During 1585-9 Holstock was one of the officials who attempted to combine efficiency with economy in naval administration. He and Wynter reported from Tower Hill in December 1587 their satisfaction that John Hawkins had ‘faithfully performed all the conditions of his offer’ to undertake repairs and new building. The Acts of the Privy Council for 1588 contain frequent references to Holstock’s services. Between 1580 and 1589 he also sat on a number of commissions, including those for surveying the Tower armoury, the repair of Dover haven, the defences of the Isle of Sheppey and (in 1587) the general state of the navy.5

His main residence was at Orsett, near Tilbury, and he also owned land at Barking, Blackmore, Ilford and Wanstead. In London he lived at St. Mary-at-Hill, Billingsgate, where he served as churchwarden during part of Mary’s reign; in June 1573 he bought the advowson there.6

He died on 24 Oct. 1589. His will, proved in the following December, might be that of any prosperous London merchant, the only indication of his connexion with the navy being a bequest of mourning gowns to Hawkins and William Borough, a colleague as victualler and comptroller. Holstock asked to be buried in St.
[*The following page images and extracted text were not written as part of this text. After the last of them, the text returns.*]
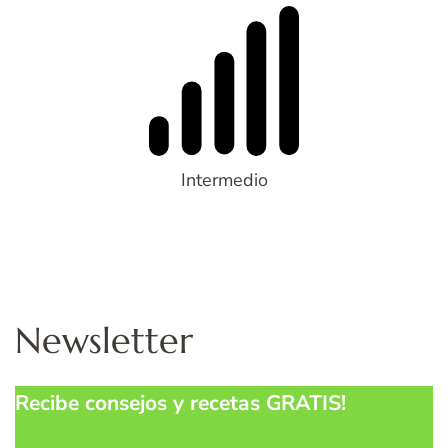
Intermedio
Newsletter
Recibe consejos y recetas GRATIS!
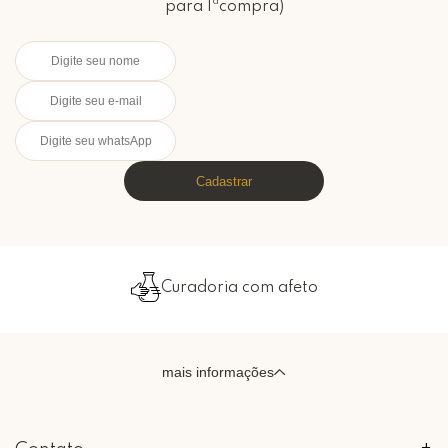
para 1ªcompra)
Cadastrar
Curadoria com afeto
mais informações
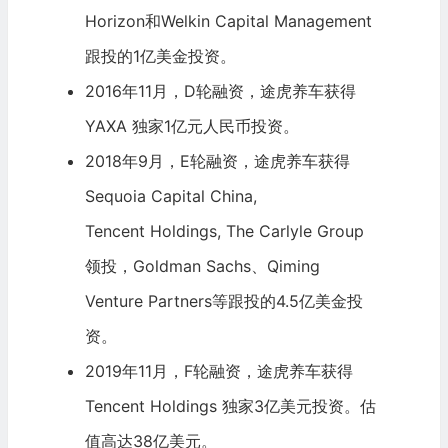
Horizon和Welkin Capital Management
跟投的1亿美金投资。
2016年11月，D轮融资，途虎养车获得
YAXA 独家1亿元人民币投资。
2018年9月，E轮融资，途虎养车获得
Sequoia Capital
China,
Tencent Holdings
,
The Carlyle Group
领投，
Goldman Sachs
、Qiming
Venture Partners等跟投的4.5亿美金投
资。
2019年11月，F轮融资，途虎养车获得
Tencent Holdings
独家3亿美元投资。估
值高达38亿美元。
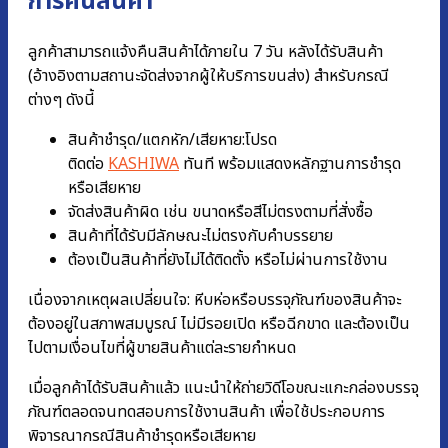
การคืนสินค้า
ลูกค้าสามารถแจ้งคืนสินค้าได้ภายใน 7 วัน หลังได้รับสินค้า
(อ้างอิงตามสถานะจัดส่งจากผู้ให้บริการขนส่ง) สำหรับกรณี
ต่างๆ ดังนี้
สินค้าชำรุด/แตกหัก/เสียหาย:โปรด
ติดต่อ
KASHIWA
ทันที พร้อมแสดงหลักฐานการชํารุด
หรือเสียหาย
จัดส่งสินค้าผิด เช่น ขนาดหรือสีไม่ตรงตามที่สั่งซื้อ
สินค้าที่ได้รับมีลักษณะไม่ตรงกับคำบรรยาย
ต้องเป็นสินค้าที่ยังไม่ได้ติดตั้ง หรือไม่ผ่านการใช้งาน
เนื่องจากเหตุผลเปลี่ยนใจ: หีบห่อหรือบรรจุภัณฑ์ของสินค้าจะ
ต้องอยู่ในสภาพสมบูรณ์ ไม่มีรอยเปิด หรือฉีกขาด และต้องเป็น
ไปตามเงื่อนไขที่ผู้ขายสินค้าแต่ละรายกำหนด
เมื่อลูกค้าได้รับสินค้าแล้ว แนะนำให้ถ่ายวิดีโอขณะแกะกล่องบรรจุ
ภัณฑ์ตลอดจนทดสอบการใช้งานสินค้า เพื่อใช้ประกอบการ
พิจารณากรณีสินค้าชำรุดหรือเสียหาย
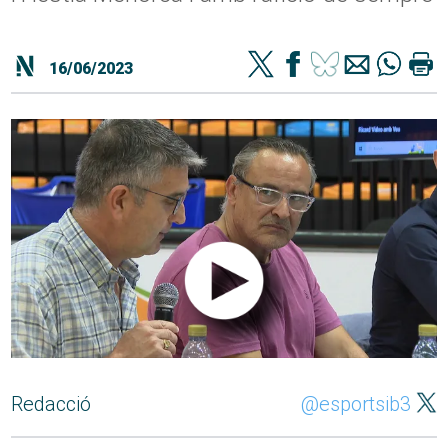
16/06/2023
Redacció
@esportsib3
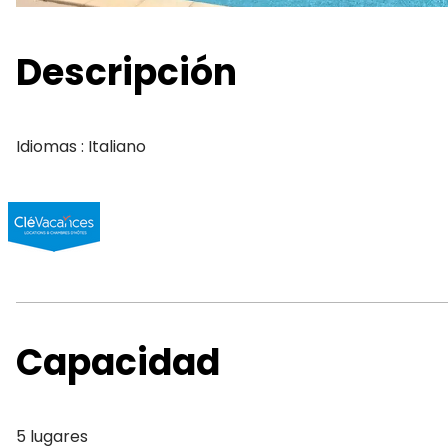
Descripción
Idiomas : Italiano
Capacidad
5 lugares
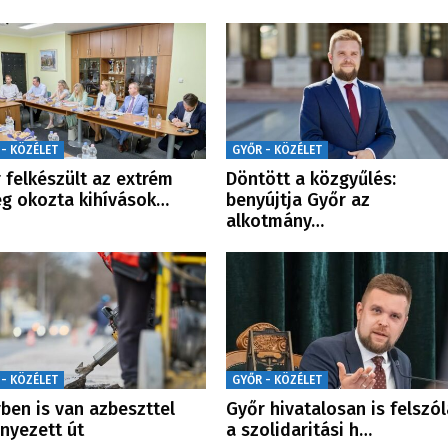
 - KÖZÉLET
GYŐR - KÖZÉLET
 felkészült az extrém
Döntött a közgyűlés:
g okozta kihívások…
benyújtja Győr az
alkotmány…
 - KÖZÉLET
GYŐR - KÖZÉLET
ben is van azbeszttel
Győr hivatalosan is felszól
nyezett út
a szolidaritási h…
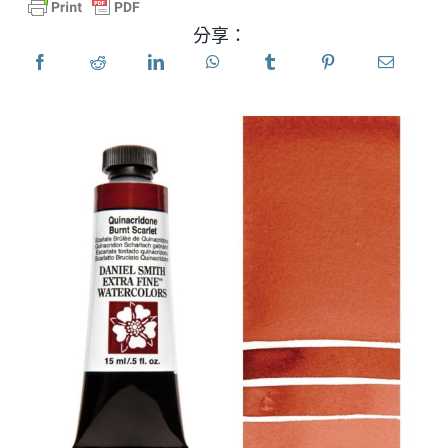
分享：
產品
活動
部落格
資源
尋找零售商
聯絡我們
訂閱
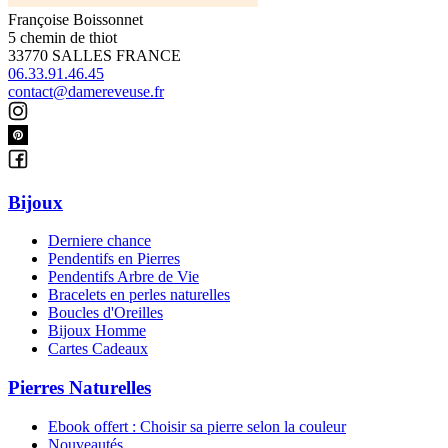
Françoise Boissonnet
5 chemin de thiot
33770 SALLES FRANCE
06.33.91.46.45
contact@damereveuse.fr
Bijoux
Derniere chance
Pendentifs en Pierres
Pendentifs Arbre de Vie
Bracelets en perles naturelles
Boucles d'Oreilles
Bijoux Homme
Cartes Cadeaux
Pierres Naturelles
Ebook offert : Choisir sa pierre selon la couleur
Nouveautés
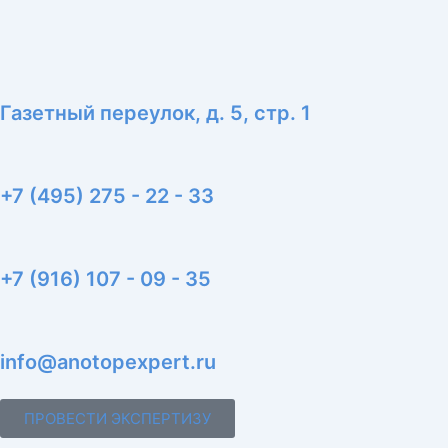
Газетный переулок, д. 5, стр. 1
+7 (495) 275 - 22 - 33
+7 (916) 107 - 09 - 35
info@anotopexpert.ru
ПРОВЕСТИ ЭКСПЕРТИЗУ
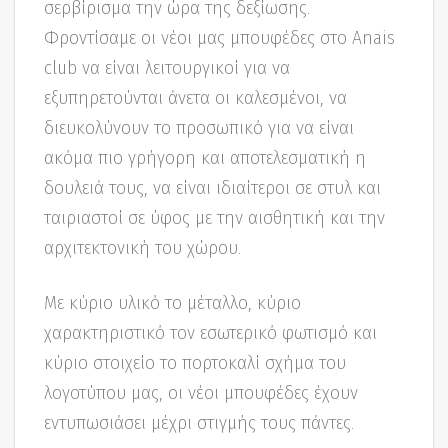
σερβίρισμα την ώρα της δεξίωσης.
Φροντίσαμε οι νέοι μας μπουφέδες στο Anais
club να είναι λειτουργικοί για να
εξυπηρετούνται άνετα οι καλεσμένοι, να
διευκολύνουν το προσωπικό για να είναι
ακόμα πιο γρήγορη και αποτελεσματική η
δουλειά τους, να είναι ιδιαίτεροι σε στυλ και
ταιριαστοί σε ύφος με την αισθητική και την
αρχιτεκτονική του χώρου.
Με κύριο υλικό το μέταλλο, κύριο
χαρακτηριστικό τον εσωτερικό φωτισμό και
κύριο στοιχείο το πορτοκαλί σχήμα του
λογοτύπου μας, οι νέοι μπουφέδες έχουν
εντυπωσιάσει μέχρι στιγμής τους πάντες.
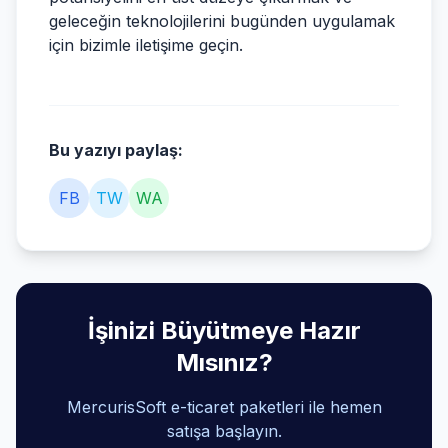
geleceğin teknolojilerini bugünden uygulamak
için bizimle iletişime geçin.
Bu yazıyı paylaş:
FB
TW
WA
İşinizi Büyütmeye Hazır
Mısınız?
MercurisSoft e-ticaret paketleri ile hemen
satışa başlayın.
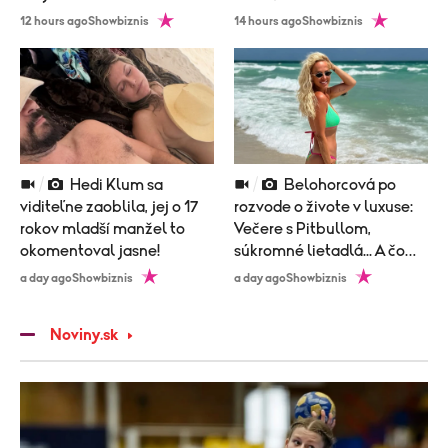
zubnej paste!
12 hours ago
Showbiznis
14 hours ago
Showbiznis
Hedi Klum sa
Belohorcová po
viditeľne zaoblila, jej o 17
rozvode o živote v luxuse:
rokov mladší manžel to
Večere s Pitbullom,
okomentoval jasne!
súkromné lietadlá... A čo
nová láska?
a day ago
Showbiznis
a day ago
Showbiznis
Noviny.sk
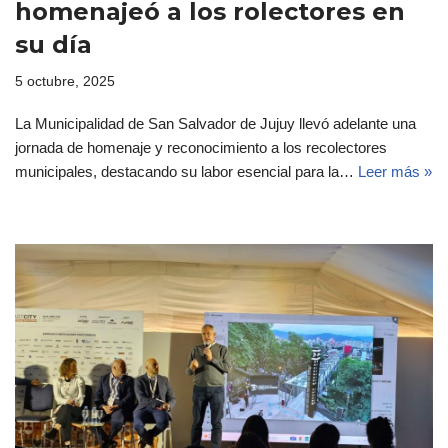
homenajeó a los rolectores en
su día
5 octubre, 2025
La Municipalidad de San Salvador de Jujuy llevó adelante una
jornada de homenaje y reconocimiento a los recolectores
municipales, destacando su labor esencial para la…
Leer más »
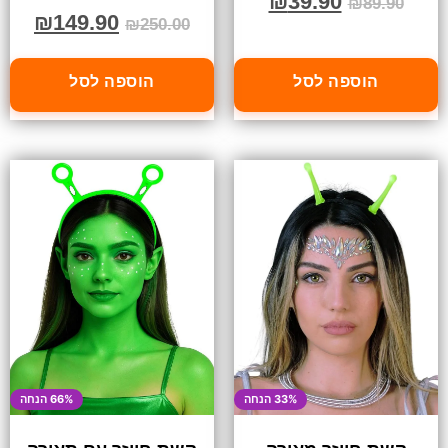
₪
39.90
₪
89.90
₪
149.90
₪
250.00
הוספה לסל
הוספה לסל
33% הנחה
66% הנחה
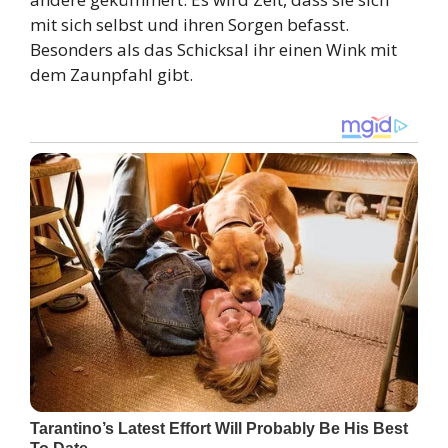
mit sich selbst und ihren Sorgen befasst.
Besonders als das Schicksal ihr einen Wink mit
dem Zaunpfahl gibt.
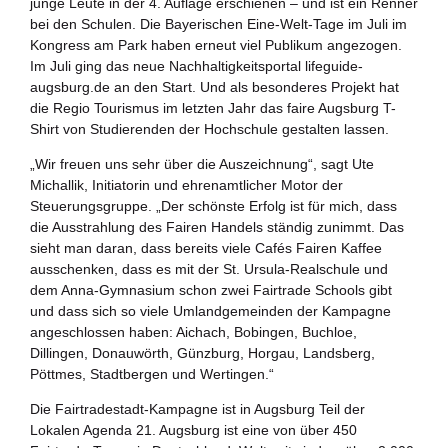
junge Leute in der 4. Auflage erschienen – und ist ein Renner
bei den Schulen. Die Bayerischen Eine-Welt-Tage im Juli im
Kongress am Park haben erneut viel Publikum angezogen.
Im Juli ging das neue Nachhaltigkeitsportal lifeguide-
augsburg.de an den Start. Und als besonderes Projekt hat
die Regio Tourismus im letzten Jahr das faire Augsburg T-
Shirt von Studierenden der Hochschule gestalten lassen.
„Wir freuen uns sehr über die Auszeichnung“, sagt Ute
Michallik, Initiatorin und ehrenamtlicher Motor der
Steuerungsgruppe. „Der schönste Erfolg ist für mich, dass
die Ausstrahlung des Fairen Handels ständig zunimmt. Das
sieht man daran, dass bereits viele Cafés Fairen Kaffee
ausschenken, dass es mit der St. Ursula-Realschule und
dem Anna-Gymnasium schon zwei Fairtrade Schools gibt
und dass sich so viele Umlandgemeinden der Kampagne
angeschlossen haben: Aichach, Bobingen, Buchloe,
Dillingen, Donauwörth, Günzburg, Horgau, Landsberg,
Pöttmes, Stadtbergen und Wertingen.“
Die Fairtradestadt-Kampagne ist in Augsburg Teil der
Lokalen Agenda 21. Augsburg ist eine von über 450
Mary-at-Hill church, ‘where now I am a parishioner, before my pew there’. His goods, according to the London custom, were to be divided into three parts, one to his widow, another to his son Henry, the sole executor, and the last to be used for general purposes. Besides legacies to members of his family, including a brother, Christopher, there were bequests totalling £8 to the poor of his parish and ‘the poor children in Christ’s hospital’, and considerable charities to the Grocers—£20 ‘to be bestowed on spice bread to be given among the company’ and other neighbours and friends, and £10 to buy ‘a carpet for ... the parlour at Grocers’ Hall’, or for a memorial dinner if the Company would prefer this. There was to be a funeral feast for friends, costing £10, and £5 was to be set aside ‘towards the making of scutchings of my arms to serve at my burial’. As overseers Holstock appointed his sons-in-law, John Reynolds and John Newman. No inventory of the property is given, but it must have been considerable. The subsidy list for Billingsgate ward in September 1590 names him as one of those dead since the previous year, when he had been assessed on £100.7

Ref Volumes: 1558-1603

Author: N. M. Fuidge

Notes

  • 1. C142/266/175; Vis. Essex (Harl. Soc. xiii), 422; PCC 99 Leicester.
  • 2. APC , ii. 120 et passim; viii. 65, 83; M. Oppenheim, Admin. of Royal Navy , 104, 140, 149; CPR , 1557-8, p. 404; 1558-60. pp. 237, 303; 1560-3, p. 63; W. W. Grantham, Wardens of the Grocers’ Co. 20.
  • 3. LP Hen. VIII, xix(2), p. 398; APC, xvi. passim; CJ, i. 88, 91, 93.
  • 4. APC, iii. 361-2; ix. 200-1; HMC Hatfield, i. 281 seq.; HMC 13th Rep. IV, 8; HMC 5th Rep. 570; Lansd. 155, ff. 169, 364.
  • 5. CSP Dom. 1581-90, p. 443; APC, xii. 81; xiii. 80; Lansd. 104, f. 89.
  • 6. C3/96/17; PCC 99 Leicester; C142/226/175; H. Littlehales, Medieval Recs. of a London City Church, 404 seq.; Parish of St. Mary-at-Hill (anon.), 23.
  • 7. C142/226/175; PCC 99 Leicester; Stow, Survey of London (1633), 227a; Lansd. 63, f. 33.